Looking at the nominations through a queer eye, on the other hand, there’s not much to get excited about. But let’s focus on the good news first.
Among the movies nominated for Best Picture, several include LGBTQ characters and storylines. In “Everything Everywhere All at Once,” the popular indie sci-fi comedy that received the most nods (11) of any movie in the pack, the fate of the multiverse hinges on – among other things – a woman’s ability to acknowledge and affirm her daughter’s queer sexuality; the controversial but acclaimed “Tár” is built around Cate Blanchett’s consummate performance as an acclaimed lesbian symphony director accused of sexual misconduct, and features numerous queer characters among the supporting cast; “Women Talking,” Sarah Polley’s powerful drama about victims of sexual assault in a Mennonite colony, includes a transmasculine character (portrayed by nonbinary actor August Winter) in a small but crucial role.
In addition, “Elvis” was helmed by queer director Baz Luhrmann, who snagged a nomination as one of the film’s producers; and “The Fabelmans” was co-written by out gay screenwriter Tony Kushner, who likewise gained a nod as producer as well as sharing a nomination for Best Original Screenplay with Steven Spielberg.

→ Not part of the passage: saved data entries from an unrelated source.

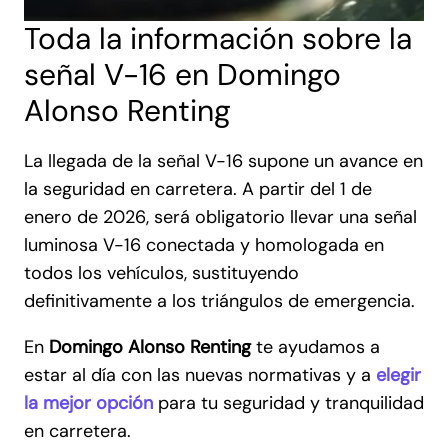
Toda la información sobre la
señal V-16 en Domingo
Alonso Renting
La llegada de la señal V-16 supone un avance en
la seguridad en carretera. A partir del 1 de
enero de 2026, será obligatorio llevar una señal
luminosa V-16 conectada y homologada en
todos los vehículos, sustituyendo
definitivamente a los triángulos de emergencia.
En
Domingo Alonso Renting
te ayudamos a
estar al día con las nuevas normativas y a
elegir
la mejor opción
para tu seguridad y tranquilidad
en carretera.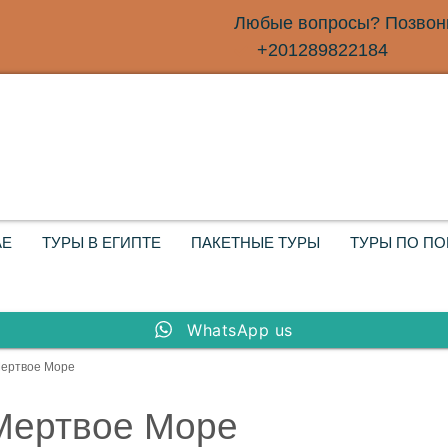
Любые вопросы? Позвони
+201289822184
АЕ
ТУРЫ В ЕГИПТЕ
ПАКЕТНЫЕ ТУРЫ
ТУРЫ ПО П
WhatsApp us
Мертвое Море
Мертвое Море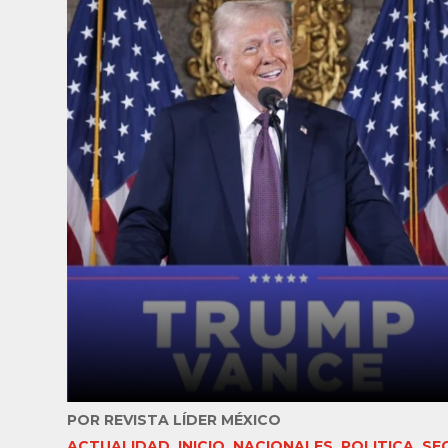
POR
REVISTA LÍDER MÉXICO
ACTUALIDAD
,
INICIO
,
NACIONALES
,
POLITICA
,
SE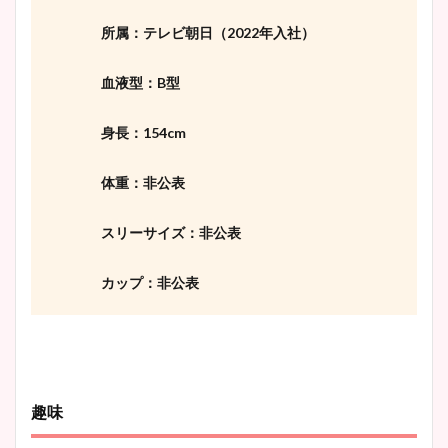
所属：テレビ朝日（2022年入社）
血液型：B型
身長：154cm
体重：非公表
スリーサイズ：非公表
カップ：非公表
趣味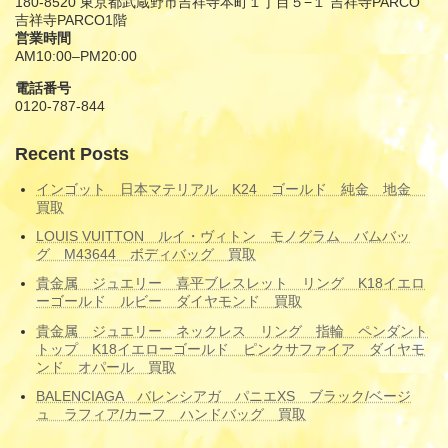
180-8520 東京都武蔵野市吉祥寺本町１丁目５−１ 吉祥寺PARCO
ジ
吉祥寺PARCO1階
営業時間
送
AM10:00–PM20:00
り
電話番号
0120-787-844
Recent Posts
インゴット 日本マテリアル K24 ゴールド 純金 地金
買取
LOUIS VUITTON ルイ・ヴィトン モノグラム バムバッ
グ M43644 ボディバッグ 買取
貴金属 ジュエリー 喜平ブレスレット リング K18イエロ
ーゴールド ルビー ダイヤモンド 買取
貴金属 ジュエリー ネックレス リング 指輪 ペンダント
トップ K18イエローゴールド ピンクサファイア ダイヤモ
ンド オパール 買取
BALENCIAGA バレンシアガ パニエXS ブラック/ベージ
ュ ラフィア/カーフ ハンドバッグ 買取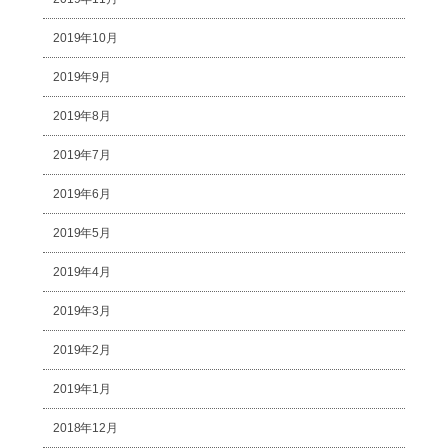
2019年10月
2019年9月
2019年8月
2019年7月
2019年6月
2019年5月
2019年4月
2019年3月
2019年2月
2019年1月
2018年12月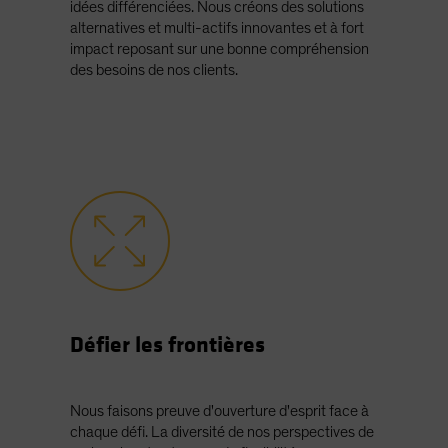
idées différenciées. Nous créons des solutions
alternatives et multi-actifs innovantes et à fort
impact reposant sur une bonne compréhension
des besoins de nos clients.
Défier les frontières
Nous faisons preuve d'ouverture d'esprit face à
chaque défi. La diversité de nos perspectives de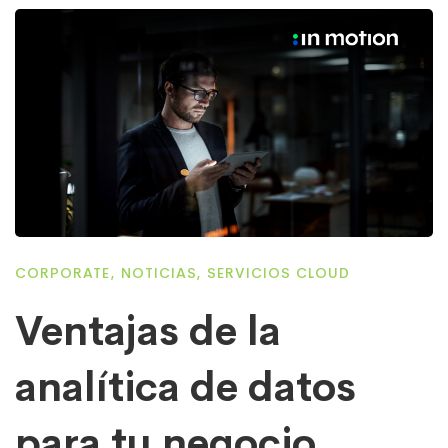
CORPORATE
,
NOTICIAS
,
SERVICIOS CLOUD
Ventajas de la
analítica de datos
para tu negocio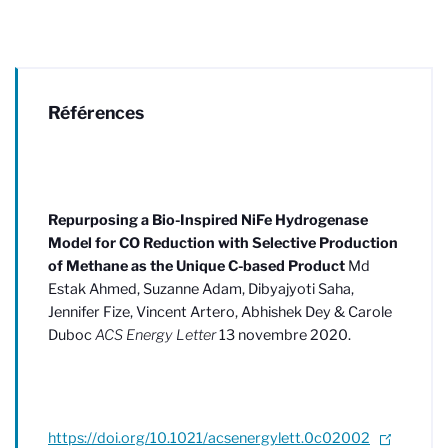
Références
Repurposing a Bio-Inspired NiFe Hydrogenase
Model for CO Reduction with Selective Production
of Methane as the Unique C-based Product
Md
Estak Ahmed, Suzanne Adam, Dibyajyoti Saha,
Jennifer Fize, Vincent Artero, Abhishek Dey & Carole
Duboc
ACS Energy Letter
13 novembre 2020.
https://doi.org/10.1021/acsenergylett.0c02002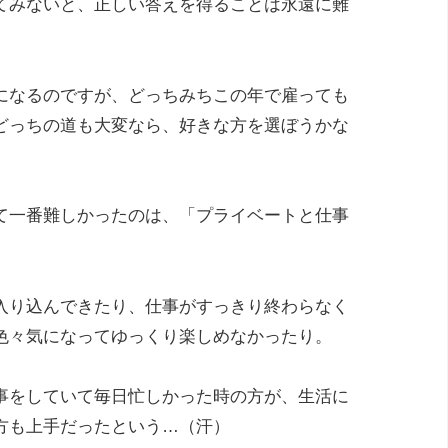
てみないと、正しい答えを得ることは永遠に難
になるのですが、どっちみちこの年で雇っても
どっちの道も大変なら、好きな方を選ぼうかな
て一番難しかったのは、「プライベートと仕事
入り込んできたり、仕事がすっきり終わらなく
色々気になってゆっくり楽しめなかったり。
事をしていて毎日忙しかった時の方が、生活に
方も上手だったという…（汗）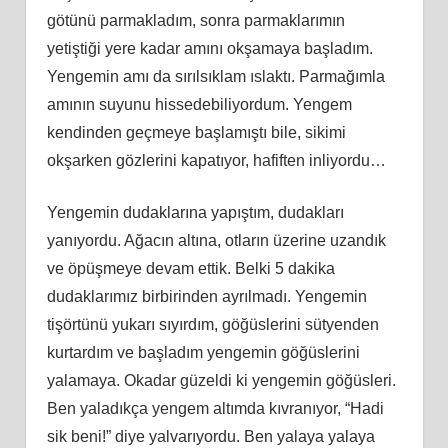
götünü parmakladım, sonra parmaklarımın
yetiştiği yere kadar amını okşamaya başladım.
Yengemin amı da sırılsıklam ıslaktı. Parmağımla
amının suyunu hissedebiliyordum. Yengem
kendinden geçmeye başlamıştı bile, sikimi
okşarken gözlerini kapatıyor, hafiften inliyordu…
Yengemin dudaklarına yapıştım, dudakları
yanıyordu. Ağacın altına, otların üzerine uzandık
ve öpüşmeye devam ettik. Belki 5 dakika
dudaklarımız birbirinden ayrılmadı. Yengemin
tişörtünü yukarı sıyırdım, göğüslerini sütyenden
kurtardım ve başladım yengemin göğüslerini
yalamaya. Okadar güzeldi ki yengemin göğüsleri.
Ben yaladıkça yengem altımda kıvranıyor, “Hadi
sik beni!” diye yalvarıyordu. Ben yalaya yalaya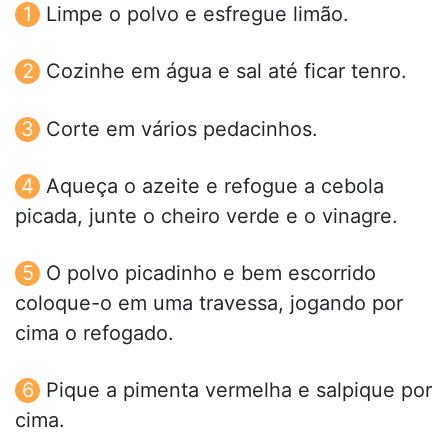
Limpe o polvo e esfregue limão.
Cozinhe em água e sal até ficar tenro.
Corte em vários pedacinhos.
Aqueça o azeite e refogue a cebola
picada, junte o cheiro verde e o vinagre.
O polvo picadinho e bem escorrido
coloque-o em uma travessa, jogando por
cima o refogado.
Pique a pimenta vermelha e salpique por
cima.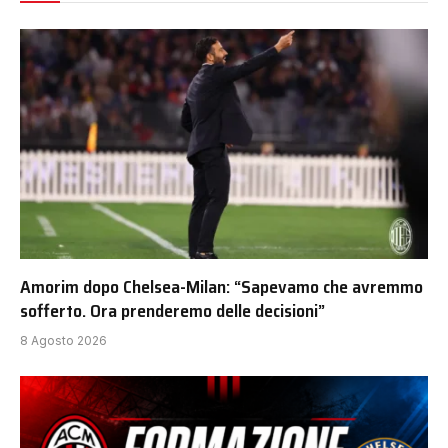
Amorim dopo Chelsea-Milan: “Sapevamo che avremmo
sofferto. Ora prenderemo delle decisioni”
8 Agosto 2026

As for the acting categories, a handful of performers earned nominations for playing LGBTQ-identifying characters. Blanchett, in “Tár,” is seen as a shoo-in for Best Actress; similarly, first-time nominee Brendan Fraser, whose “comeback” performance as an obese gay man consumed by grief and regret after the death of his partner in “The Whale” gained almost universal praise despite controversies surrounding the movie itself, is a strong contender among a slate of other first-timers in the Best Actor race.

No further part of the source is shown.